R. Quando si introduce un’innovazione paradigmatica come i social network è normale che si debbano modificare delle abitudini e delle convenzioni. I social network sono un cambiamento totalitario, globale (nel senso di planetario) e storico visto che che modificano a livello mondiale le abitudini quasi di ogni ogni essere umano.
Questo determina dei cambiamenti nel linguaggio e nelle abitudini individuali che poi diventano delle trasformazioni sociali. Come può un utente tutelarsi? Semplicemente accettando il cambiamento.
Accettare il cambiamento significa modificare le proprie abitudini ed avere un atteggiamento curioso e analitico finalizzato a comprendere i meccanismi e le dinamiche di funzionamento dei social network. La comprensione implica non solo il capire dinamiche e specificità di ogni social network, ma anche comprenderne e accettarne i limiti (e l’affidabilità di un social network è tra questi limiti), comportandosi di conseguenza.
Se si conoscono le regole dei social network, se si applicano le netiquette, se si valuta con attenzione cosa condividere della propria vita, molte situazioni spiacevoli possono essere evitate. Ovviamente non tutte. Ma gli incidenti, gli imprevisti comunicativi fanno parte delle dinamiche di ogni modello di comunicazione, anche del passato, e si verificano proprio nei momenti di evoluzione tecnologica.
Per cui raccomando semplicemente una serena pacatezza nel partecipare ai social network basata sul principio del buon senso.
D. A livello legale secondo te Facebook potrà essere chiamata a rispondere? Che conseguenze potranno esserci per l’azienda da questo punto di vista?
R. Non sono un esperto di giurisprudenza: mi limito a osservare che nella vita bisogna accettare che accadano degli imprevisti, altrimenti si sfocia nella paranoia. Gli imprevisti si affrontano volta per volta e caso per caso.

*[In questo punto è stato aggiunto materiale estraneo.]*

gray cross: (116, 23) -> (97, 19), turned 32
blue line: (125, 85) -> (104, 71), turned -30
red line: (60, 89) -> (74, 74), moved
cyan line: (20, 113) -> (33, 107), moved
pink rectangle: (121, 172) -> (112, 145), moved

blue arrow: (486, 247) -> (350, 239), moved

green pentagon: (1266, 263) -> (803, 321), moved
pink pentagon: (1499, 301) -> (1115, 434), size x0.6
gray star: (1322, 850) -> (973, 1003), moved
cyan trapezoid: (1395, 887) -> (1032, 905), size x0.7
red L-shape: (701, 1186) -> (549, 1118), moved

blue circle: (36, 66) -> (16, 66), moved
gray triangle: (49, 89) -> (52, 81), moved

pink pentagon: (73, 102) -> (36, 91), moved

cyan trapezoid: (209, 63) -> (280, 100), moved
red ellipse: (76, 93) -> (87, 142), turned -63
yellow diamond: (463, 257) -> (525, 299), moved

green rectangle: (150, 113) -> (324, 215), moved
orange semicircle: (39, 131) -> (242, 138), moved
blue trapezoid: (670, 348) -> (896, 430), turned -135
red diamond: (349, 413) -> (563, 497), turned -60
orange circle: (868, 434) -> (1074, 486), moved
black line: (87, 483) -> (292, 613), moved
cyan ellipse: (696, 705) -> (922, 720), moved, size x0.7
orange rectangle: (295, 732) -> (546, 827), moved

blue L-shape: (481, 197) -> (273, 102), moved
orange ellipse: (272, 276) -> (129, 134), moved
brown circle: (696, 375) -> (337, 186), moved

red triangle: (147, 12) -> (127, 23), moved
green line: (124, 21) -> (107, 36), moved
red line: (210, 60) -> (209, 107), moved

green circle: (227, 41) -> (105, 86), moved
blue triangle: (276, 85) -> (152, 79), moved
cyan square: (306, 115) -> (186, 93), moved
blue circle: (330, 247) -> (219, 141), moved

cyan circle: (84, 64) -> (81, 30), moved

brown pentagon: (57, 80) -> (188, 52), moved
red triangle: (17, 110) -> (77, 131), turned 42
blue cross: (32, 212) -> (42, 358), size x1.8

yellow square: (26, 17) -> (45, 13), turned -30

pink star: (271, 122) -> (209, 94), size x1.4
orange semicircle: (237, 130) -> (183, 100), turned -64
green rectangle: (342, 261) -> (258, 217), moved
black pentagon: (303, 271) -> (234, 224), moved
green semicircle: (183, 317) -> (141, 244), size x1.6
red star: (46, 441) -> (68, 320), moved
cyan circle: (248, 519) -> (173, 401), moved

Una risorsa utile per approfondire la nostra consapevolezza ce la fornisce Matt Mc Keon, ingegnere di Google ed ex sviluppatore IBM, con un progetto grafico in progress che rappresenta l’evoluzione della privacy di Facebook dal 2005 al 2010:
Spero che, come dice Matt, “la vostra decisione dopo aver visto questa infografica [e dopo aver letto questo post, ndr 🙂 ] non sia quella di cancellare il vostro account. Ma, piuttosto, quella di controllare subito le vostre impostazioni della privacy e di modificarle scegliendo la modalità che più vi fa sentire a vostro agio.”